Sin embargo, para evitar que el consumidor final sea quien pague el precio más caro se requiere una estrategia coordinada con la Iniciativa Privada.

El pasado 22 de agosto, la Procuraduría Federal del Consumidor (Profeco) señaló que los precios de la canasta de los 24 productos básicos de mayor consumo entre la población mexicana empezaron a mostrar estabilización, sin embargo, Julio César Hernández, comerciante en una tienda de abarrotes, dijo que no lo ha visto del todo en su dinámica de negocio.

“A partir de marzo hubo una serie de productos que comenzaron a reducir la cantidad de producto en sus presentaciones: aceite, detergentes, servilletas y papel higiénico, principalmente”, además el comerciante calcula que se redujo entre un 15 y 20 por ciento la cantidad de producto.

Para hacer frente a la evolución en el consumo tuvo que incluir productos que no estaban en su inventario.

“En el caso de los aceites, algunas marcas redujeron su presentación de un litro a 700 mililitros, con un costo de 48 pesos; hay marcas que son de menor calidad, pero por un precio similar ofrecen un litro completo y la gente las prefiere; yo no las vendía, pero ante la demanda tuve que incluirlas”.

Innovación, parte de la receta

Francisco Madrazo, maestro en Economía y en Administración Pública asegura que la reducción en la cantidad de productos es una medida de la esfera empresarial: “el sector público lo único que revisa es que se cumplan las reglas y normas establecidas”.

Señala que la reducción de contenido es una medida a corto plazo.

“Lo que debería hacer el productor es una mayor innovación en productividad, en tecnología, en desarrollo de productos, que además de dejarle mayores ganancias tendrá un impacto social, generando más empleos y mayor demanda”.

Para no perder el margen de ganancia, las empresas reducen la cantidad o el número de producto que viene en el contenido, y de esta manera el consumidor final no lo rechace por un incremento en el precio, sin embargo, la medida más allá de beneficiarlos les afecta, apunta el economista Luis Alberto Vargas.

“Si bien es un fenómeno casi exclusivo de las empresas, no es sano, porque primero al reducir la cantidad de producto, incluso el tipo o la dinámica de servicio, las familias gastan el mismo dinero, pero consumen menor cantidad o productos de menor calidad y afecta directamente su calidad de vida. En realidad, la empresa mantiene su margen de ganancia, por lo regular quienes pierden son las familias”.

El especialista señala que falta mayor participación de la iniciativa privada. “(Las empresas) deben asumir su responsabilidad y la pérdida de ganancia que se da al momento que se dan tasas elevadas de inflación, porque en las economías capitalistas siempre el incremento en precios se refleja hacia el consumidor y pocas veces hacia las empresas”.

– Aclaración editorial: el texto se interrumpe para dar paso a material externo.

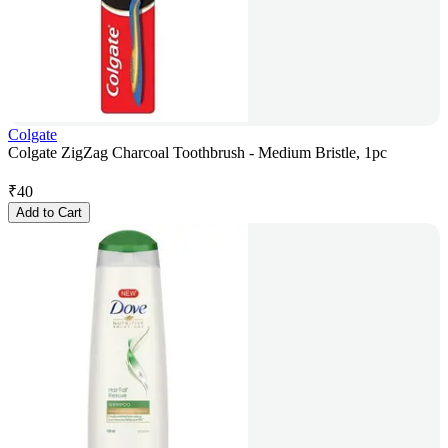
Colgate
Colgate ZigZag Charcoal Toothbrush - Medium Bristle, 1pc
₹
40
Add to Cart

Medidas para salir a flote de la inflación

Tanto Francisco Madrazo como Luis Alberto Vargas coinciden en que México ha hecho frente a la inflación con medidas gubernamentales que han logrado que el impacto de la guerra entre Rusia y Ucrania o la pandemia no sea tan grave.

“El gobierno lo que ha hecho es subsidiar la gasolina para que los costos de producción no se disparen. Económicamente hablando deberíamos haber invertido en infraestructura, promover la inversión privada, ciencia y tecnología y mayor educación, pero requieren muchos recursos y son medidas con resultados a largo plazo. Cuando hay crisis como la que atravesamos se necesitan medidas en el corto plazo, porque la inconformidad social se puede venir encima”, dijo Francisco Madrazo.

Por su parte, Luis Alberto Vargas hace énfasis en que la inflación de 8.62 por ciento que vivimos es la más alta desde el año 2000, “aunque el Banco de México ha hecho su trabajo para mantenerla a raya. Al incrementar las tasas de interés se fomenta el ahorro, quitar dinero de circulación presiona la baja del consumo y esto obliga a las empresas a disminuir los precios de los productos para regularizar la tasa de inflación”.

A corto plazo considera que la inflación estará entre ocho y 10 por ciento, “dependerá mucho de lo que suceda entre Rusia y Ucrania, creemos que no nos afecta tanto, pero prácticamente la mitad del problema de inflación que tenemos tiene relación con ese conflicto, derivado de la crisis de gas y petróleo”.